The Zionist Federation of Australia stands in full solidarity with Israel and the United States, and thanks all those working to confront the Iranian regime’s aggression and protect global security. We hope these actions help pave the way for a more stable and peaceful Middle East.
‘What will happen to Iranian people?’
Australian advocate Rana Dadpour has made contact with friends and family in Iran after losing connection from them for two days. They were anxiously awaiting their government’s next move, she said, and fearing the repercussions, whether the Islamic Republic retaliates against the US or pursues peace.
Nuclear leaks and radiation from the destroyed sites were the most pressing concern for those living nearby, with distrust for official advice driving some to seek help online, Dadpour, co-founder of advocacy organisation AusIran, said.
But others further from the three facilities feared the government would accelerate executions of political prisoners, while arrests were surging once more amid the war as police accused people of spying for Israel:
Right now, they are even more scared of the regime, because now they feel like it has been crushed on so many fronts, and the only side that it can turn to and take revenge [is] Iranian people, because they are not armed.
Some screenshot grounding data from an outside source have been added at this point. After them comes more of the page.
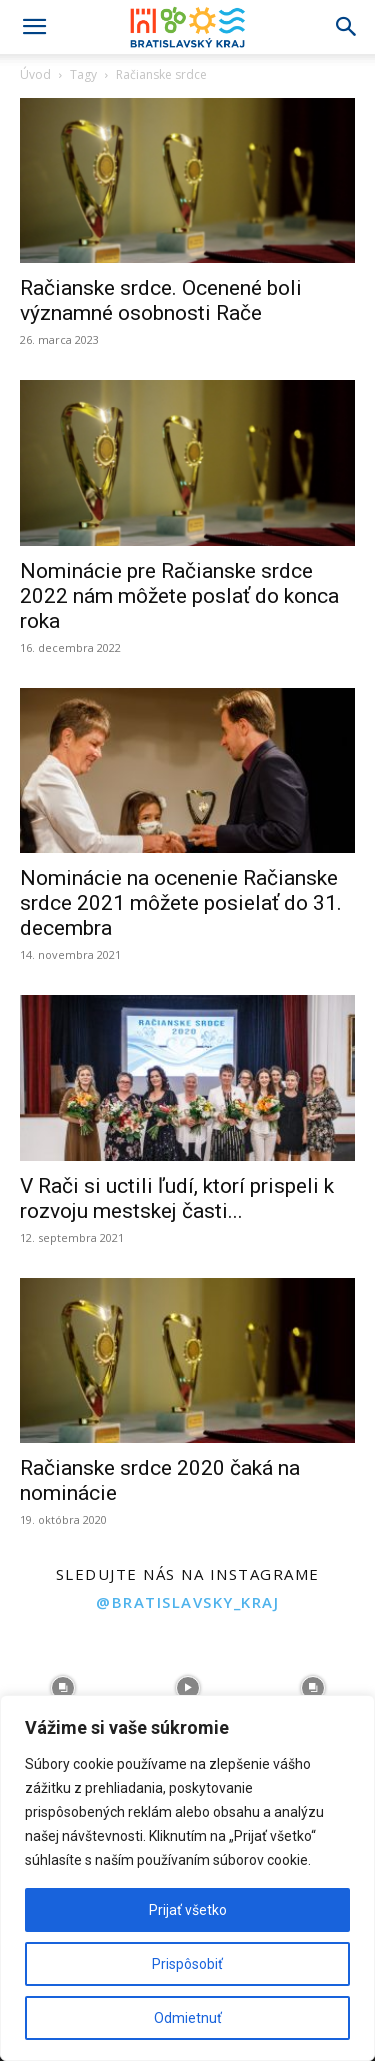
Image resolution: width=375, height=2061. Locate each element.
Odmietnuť (188, 2018)
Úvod (35, 74)
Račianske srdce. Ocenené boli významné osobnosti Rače (161, 300)
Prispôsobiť (187, 1964)
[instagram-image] (62, 1687)
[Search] (347, 27)
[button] (34, 27)
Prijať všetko (188, 1910)
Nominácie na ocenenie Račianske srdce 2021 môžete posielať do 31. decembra (181, 903)
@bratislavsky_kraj (187, 1602)
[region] (187, 1878)
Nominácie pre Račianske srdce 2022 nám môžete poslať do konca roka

They don’t have any means to protect themselves.
Dadpour, a former Iranian citizen, left the country after feeling her life was at risk after her involvement in peaceful protests. She said people living in Iran felt little optimism whether the government fought back or sued for peace:
If the regime decides to retaliate, and bring on another crisis … then what will happen to Iranian people? Will there be more bombs falling on them?
[Or] if the regime in Iran decides for any reason to sit [at] the table and negotiate, then … people are again being left alone with a regime that is now hurt and weakened, and [its] primary target will be Iranian people again.
‘A flagrant breach of anything that resembles legality’
Allan Behm, a special adviser at the Australia Institute thinktank, said the US decision to bomb Iranian nuclear sites was a “flagrant breach” of the international rules-based order.
Behm, a former adviser to the now foreign minister, Penny Wong, told Guardian Australia:
America has held the leadership of the free world since the end of the second world war, and one of the legacies of American leadership has been what we love to call the international rules based order. This is, I think, a flagrant breach of anything that resembles legality in the conduct of international relations.
The Americans had no reason to go and bomb Iran. They did it because they could, in the same way that Israel, which might have had a little bit more of a reason, but I don’t think it had sufficient reason to use armed force.
‘That would be a tragic lack of sovereignty’
David Shoebridge also attacked the Albanese government over its “moral failure”, both in its statements and practical actions, to distance itself from the US actions, including leaving Aukus, removing US bases from Australian soil and ending the two-way arms trade with Israel:
Of course we hold concerns that just like with other attacks in the region, that Pine Gap may have helped deliver this illegal attack on Iran.
The Albanese government may not have been told by the US government what use they’re making of those so-called joint facilities in Australia. That would be a tragic lack of sovereignty by Australia.
But the Albanese government should make a clear statement that no military base in Australia, whether joint, a joint military base with the United States or otherwise, will be used for this unfolding US war, the third US war in the Middle East in this century.